Now that the tide has turned on the season, however, Rome is tense. The cab drivers debate whether Coach Rudi Garcia or Sporting Director Walter Sabatini should be fired. Rumors link Roma’s young Bosnian star Miralem Pjanić to a summer transfer to the English Premiership and Spain. In the dwindling weeks of the season, Ultras frustrated with the faltering season created their own headlines. When Napoli returned to the Stadio Olimpico on April 4, ultras unfurled banners that mocked the mother of the Napoli fan killed by Daniele De Santis last May. The league responded by handing down a one-game closure of the Curva Sud. Pallotta was incensed, questioning the league’s decision to punish all fans for the actions of what he described as “a small group of idiots.”
Totti’s selfie is starting to look like a less-than-satisfying high point to a thoroughly forgettable year.

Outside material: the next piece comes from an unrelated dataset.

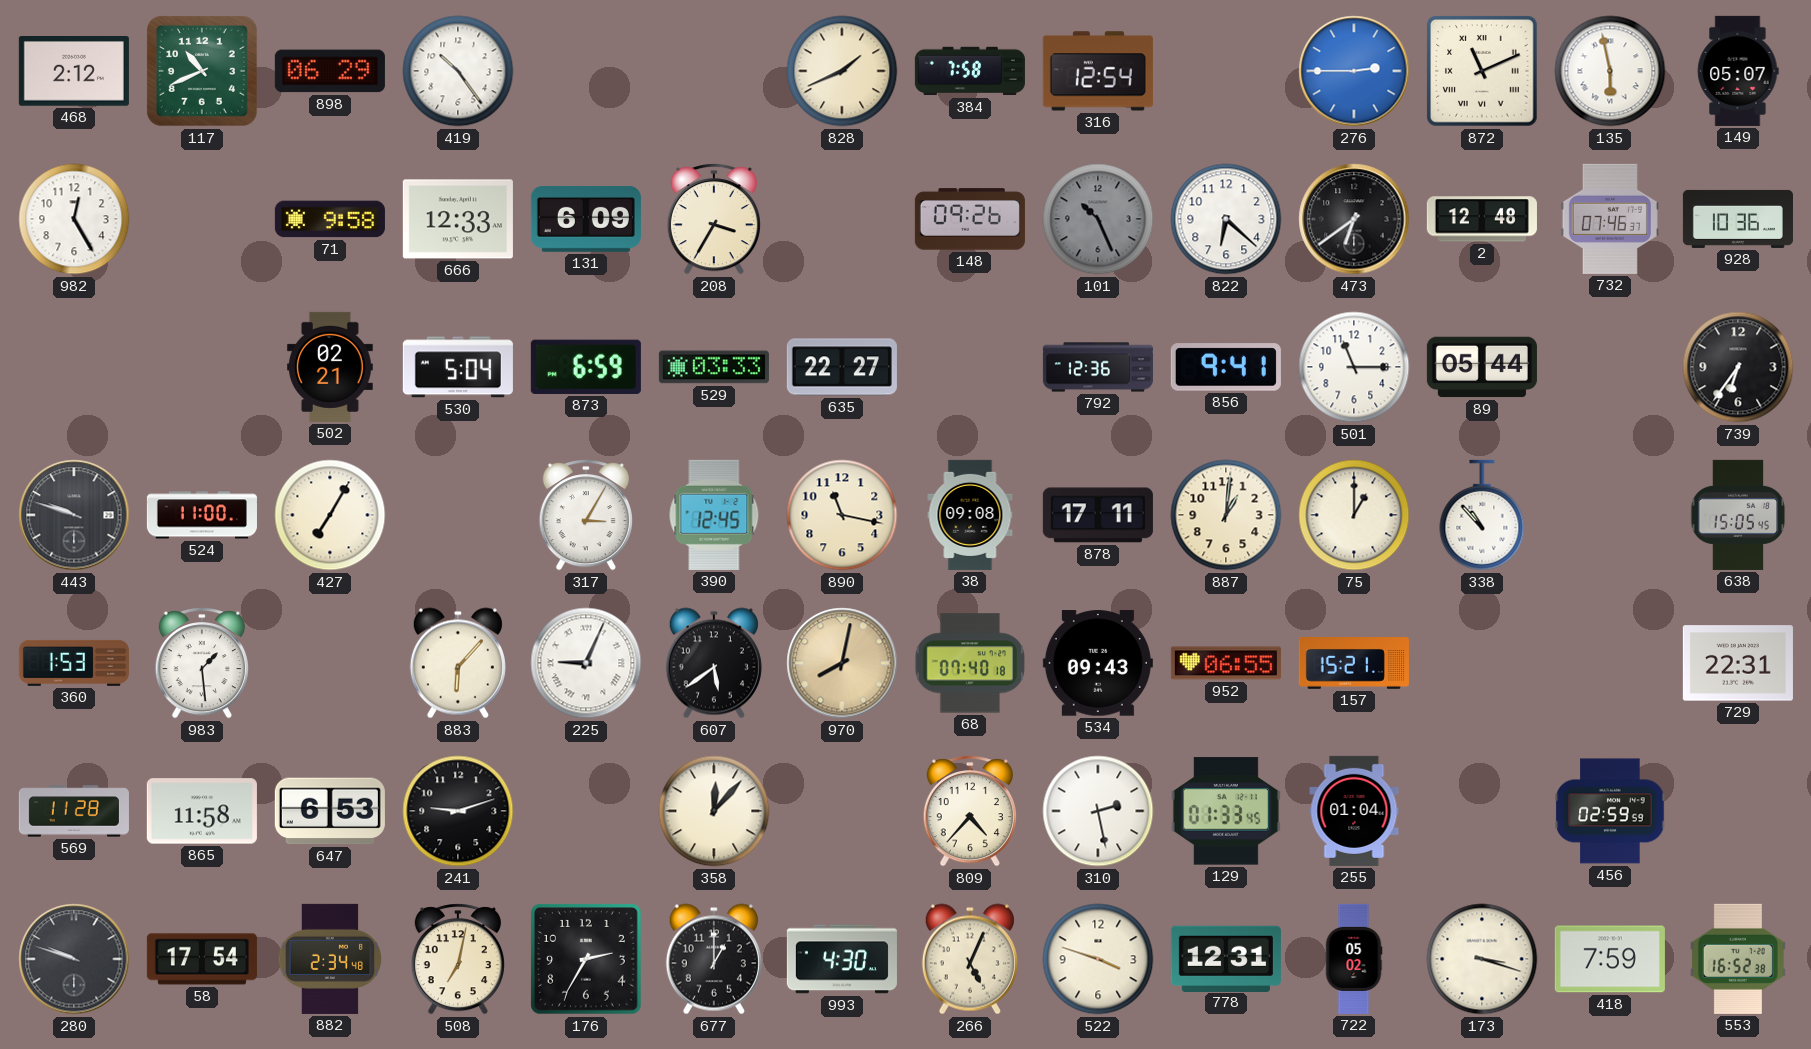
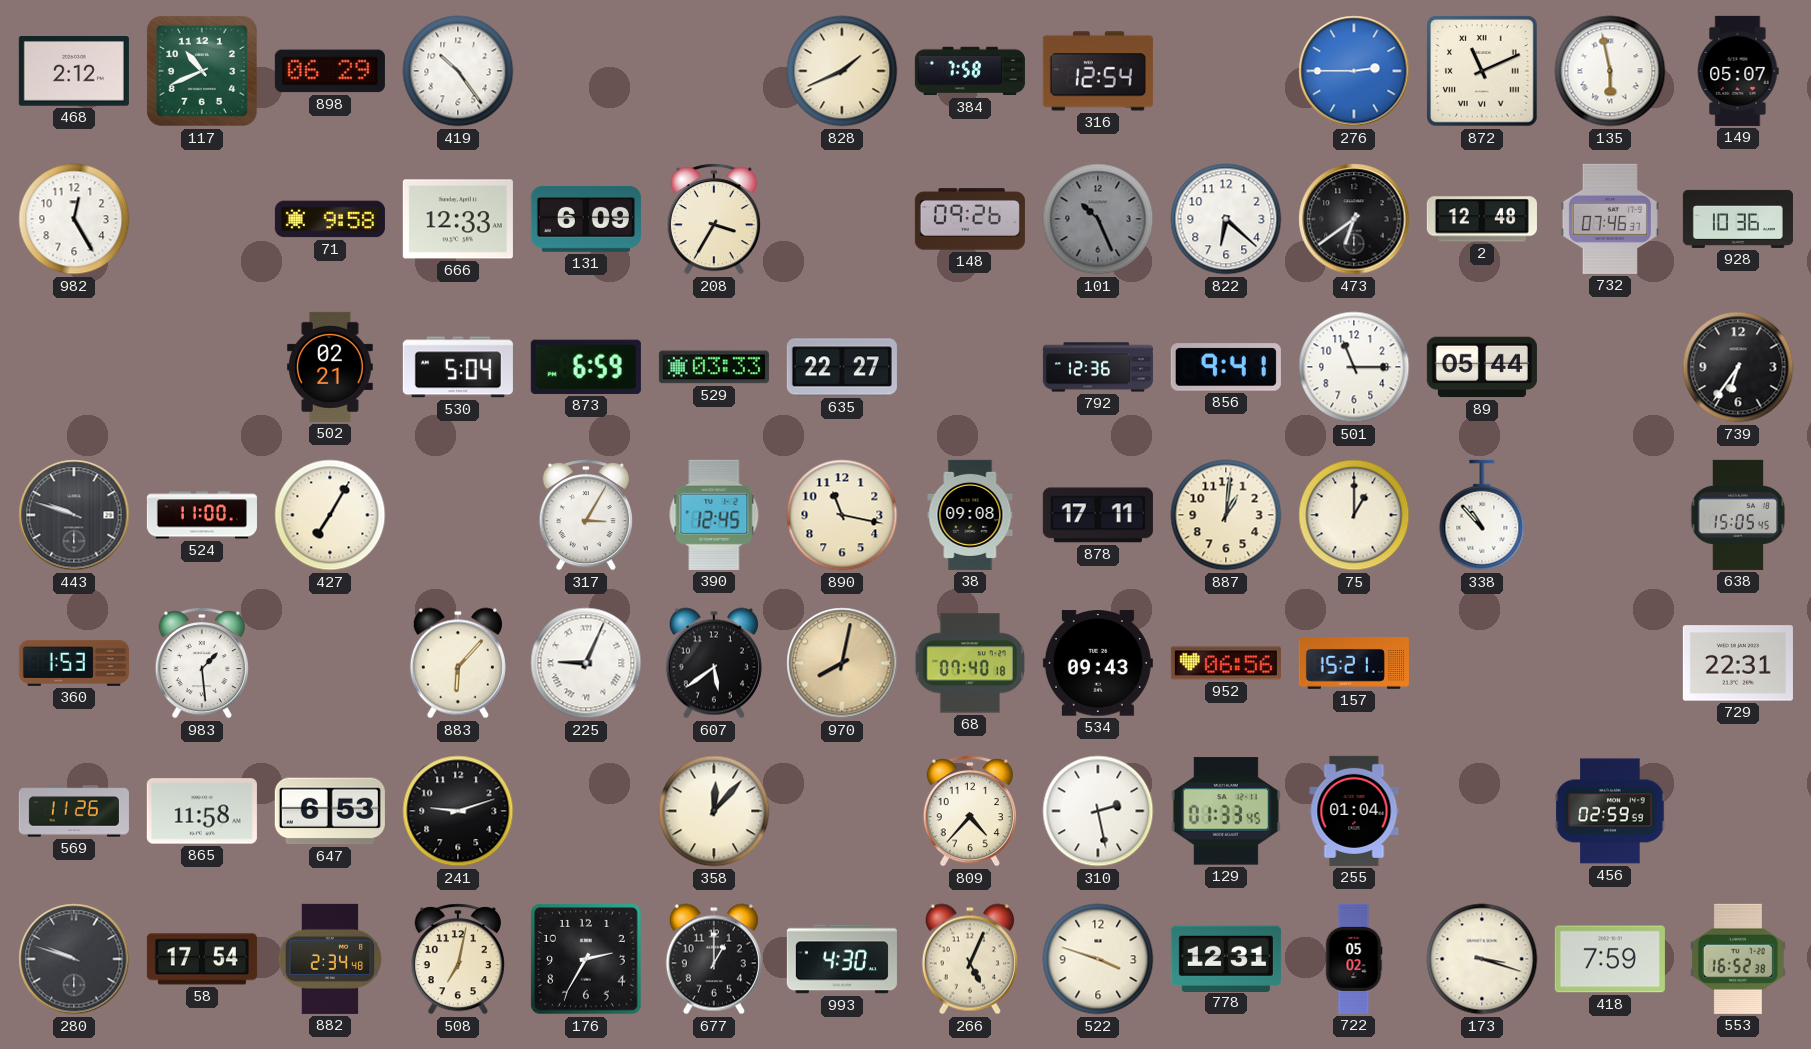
952: 06:55 -> 06:56
569: 11:28 -> 11:26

The low point undoubtedly came on March 19. Playing the second leg of a Europa League tie against Florence’s Fiorentina, Roma fell apart, allowing three goals in the first 22 minutes of play. It was ugly, but no one was watching the field. Rather, all eyes in the Stadio Olimpico were fixed on the Curva Sud.
The ultras were silent. They slowly filed out of the stadium, leaving behind two banners, one of which read “Mercenaries change your jobs.” For most of the second half, Totti and his teammates played against the blue backdrop of an empty Curva Sud.
The game suddenly lost its spark. It looked like a friendly, players in red jerseys aimlessly kicking a white ball around a verdant field. There was some cheering, some groaning, and sporadic applause from the fans who remained at their seats. They sang, “We are only fans of the shirt.” But without the Curva Sud, the whole thing felt little different than that exhibition game played against Real Madrid in Texas.
With 10 minutes left, the ultras returned, but only to punctuate their protest by yelling insults at players and team staff. After the game, Totti and two of Roma’s other stars, Danielle De Rossi and Alessandro Florenzi, approached the Curva Sud with their heads hung low and listened to the ultras’ complaints. They had made their point.
The Americani may build Roma their new stadium, they may manage to push reform of the Italian league, curb fan violence, expand their marketing reach, and lure millions of tourists to watch Roma each Sunday. But if they have any chance of really succeeding at breaking the peculiar quagmire that is Italian soccer, they will need to heed the lesson from the Curva Sud. When the ultras walked out of the Stadio Olimpico, the Curva Sud did not just demonstrate that they would not support a team that does not win. Rather, they showed Roma’s American owners that they cannot be taken for granted. They are not merely a “fan base.” They are not a “target audience” or “core ticket buyers.” They are not untapped consumer demand lying in wait for better marketing, an international brand, or a more packaged game day experience.
By walking out, the Curva Sud showed that they are not customers. For better or worse, they are Roma. And without them, the Americani have nothing.